### ACTIVITY
Could you repeat, exactly and with no pictures, only the lines from the start of the records through the line containing "requirements. Also, the"?

※

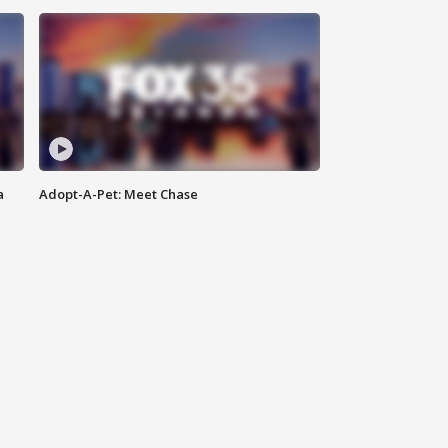
a
Adopt-A-Pet: Meet Chase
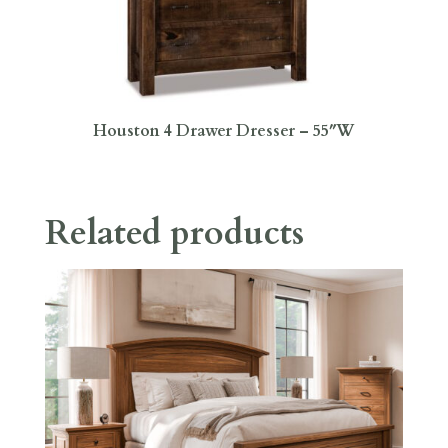
Houston 4 Drawer Dresser – 55″W
Related products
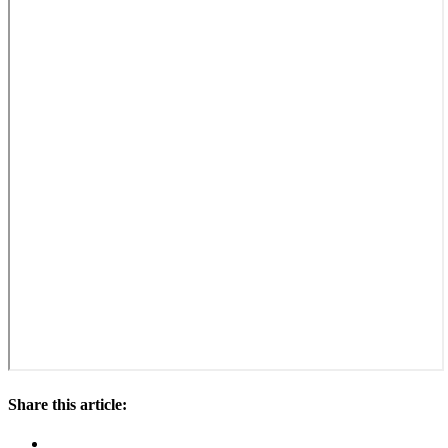
Share this article:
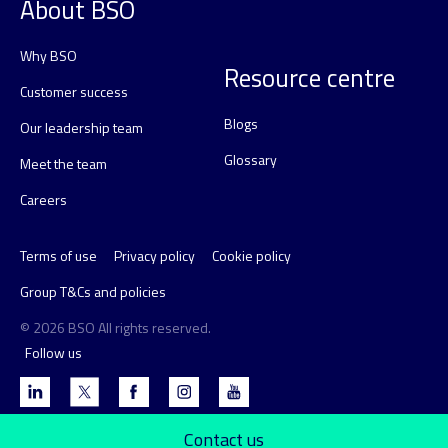
About BSO
Why BSO
Resource centre
Customer success
Blogs
Our leadership team
Glossary
Meet the team
Careers
Terms of use
Privacy policy
Cookie policy
Group T&Cs and policies
© 2026 BSO All rights reserved.
Follow us
Contact us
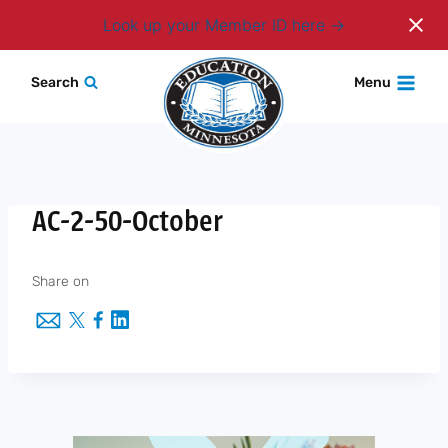
Login
Look up your Member ID here
Skip
Search
Menu
to
content
AC-2-50-October
Share on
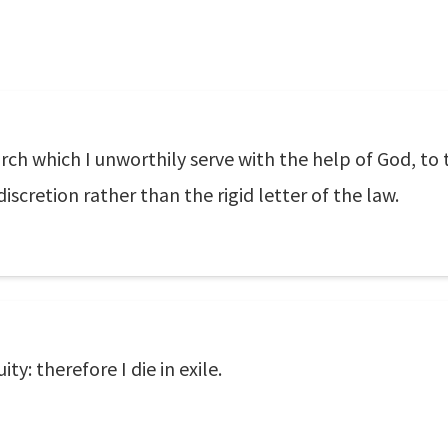
ch which I unworthily serve with the help of God, to 
discretion rather than the rigid letter of the law.
ty: therefore I die in exile.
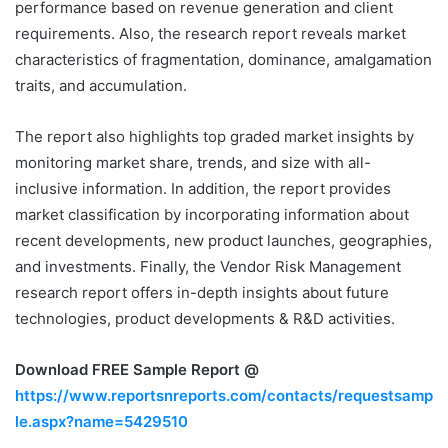
performance based on revenue generation and client
requirements. Also, the research report reveals market
characteristics of fragmentation, dominance, amalgamation
traits, and accumulation.
The report also highlights top graded market insights by
monitoring market share, trends, and size with all-
inclusive information. In addition, the report provides
market classification by incorporating information about
recent developments, new product launches, geographies,
and investments. Finally, the Vendor Risk Management
research report offers in-depth insights about future
technologies, product developments & R&D activities.
Download FREE Sample Report @
https://www.reportsnreports.com/contacts/requestsamp
le.aspx?name=5429510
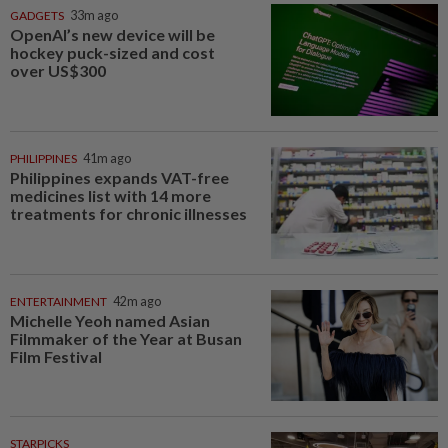
GADGETS
33m ago
OpenAI’s new device will be
hockey puck-sized and cost
over US$300
PHILIPPINES
41m ago
Philippines expands VAT-free
medicines list with 14 more
treatments for chronic illnesses
ENTERTAINMENT
42m ago
Michelle Yeoh named Asian
Filmmaker of the Year at Busan
Film Festival
STARPICKS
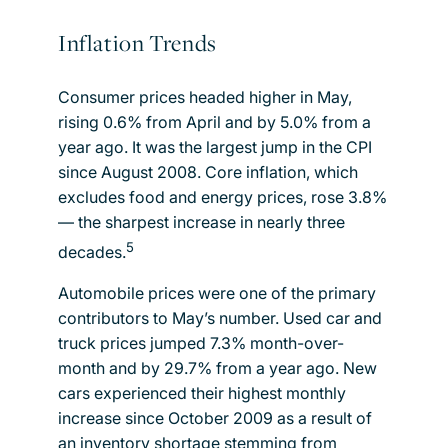
Inflation Trends
Consumer prices headed higher in May,
rising 0.6% from April and by 5.0% from a
year ago. It was the largest jump in the CPI
since August 2008. Core inflation, which
excludes food and energy prices, rose 3.8%
— the sharpest increase in nearly three
5
decades.
Automobile prices were one of the primary
contributors to May’s number. Used car and
truck prices jumped 7.3% month-over-
month and by 29.7% from a year ago. New
cars experienced their highest monthly
increase since October 2009 as a result of
an inventory shortage stemming from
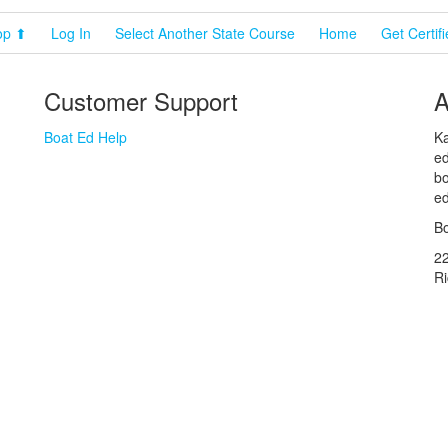
op ⬆
Log In
Select Another State Course
Home
Get Certif
Customer Support
A
Boat Ed Help
Ka
ed
bo
ed
Bo
2
R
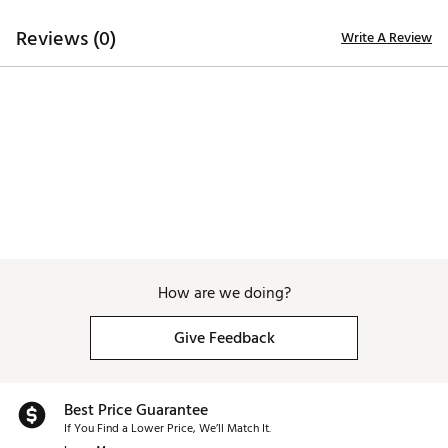
Reviews (0)
Write A Review
How are we doing?
Give Feedback
Best Price Guarantee
If You Find a Lower Price, We’ll Match It.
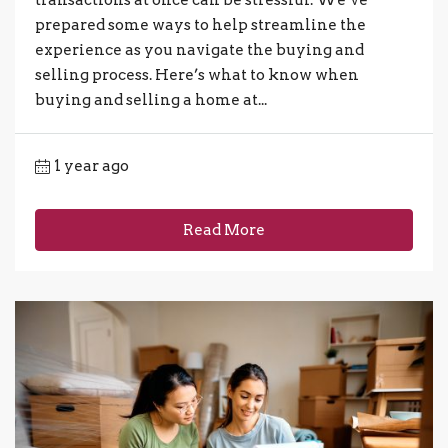
prepared some ways to help streamline the
experience as you navigate the buying and
selling process. Here’s what to know when
buying and selling a home at...
1 year ago
Read More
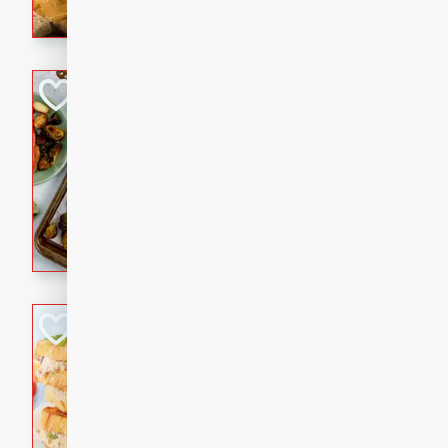
with a buttery honey-lime gla
that brings big flavor to an
Sheet-Pan Pork 
Brookshire Brothers Favo
Easy
Serves: 4
10 minutes
35 min
Sheet-Pan Pork Chops
Tuna Melt
Brookshire Brothers Favo
Easy
Serves: 4
5min
5min
A classic comfort-food favori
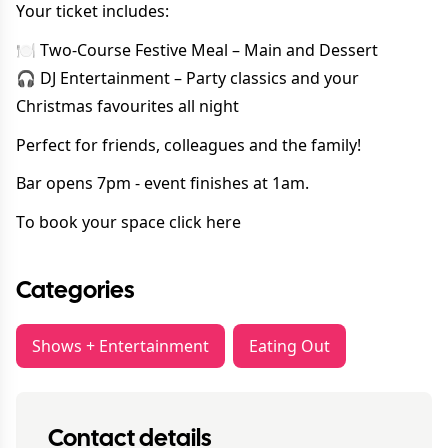
Your ticket includes:
🍽 Two-Course Festive Meal – Main and Dessert
🎧 DJ Entertainment – Party classics and your
Christmas favourites all night
Perfect for friends, colleagues and the family!
Bar opens 7pm - event finishes at 1am.
To book your space
click here
Categories
Shows + Entertainment
Eating Out
Contact details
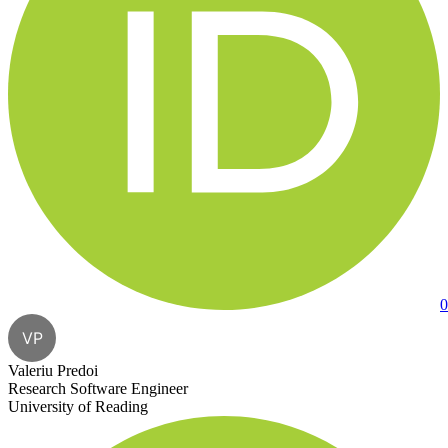
0
VP
Valeriu Predoi
Research Software Engineer
University of Reading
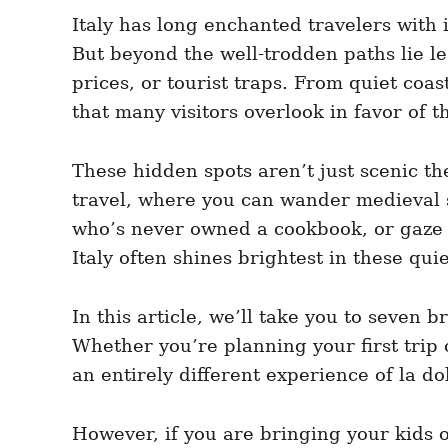
e
e
d
Italy has long enchanted travelers with 
g
o
o
But beyond the well-trodden paths lie le
n
r
i
prices, or tourist traps. From quiet coas
e
that many visitors overlook in favor of t
s
These hidden spots aren’t just scenic the
travel, where you can wander medieval s
who’s never owned a cookbook, or gaze at
Italy often shines brightest in these qui
In this article, we’ll take you to seven 
Whether you’re planning your first trip o
an entirely different experience of la dol
However, if you are bringing your kids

※

### ANSWER TO THE PROBLEM
a
Adopt-A-Pet: Meet Chase
Houston 4 Drawer Dresser – 55″W
Related products
Share this article:
About BSO
Why BSO
Resource centre
Customer success
Blogs
Our leadership team
Glossary
Meet the team
Careers
Terms of use
Privacy policy
Cookie policy
Group T&Cs and policies
© 2026 BSO All rights reserved.
Follow us
Contact us
Login
Look up your Member ID here
Skip
Search
Menu
to
content
AC-2-50-October
Share on
ch which I unworthily serve with the help of God, to 
discretion rather than the rigid letter of the law.
ty: therefore I die in exile.
performance based on revenue generation and client
requirements. Also, the research report reveals market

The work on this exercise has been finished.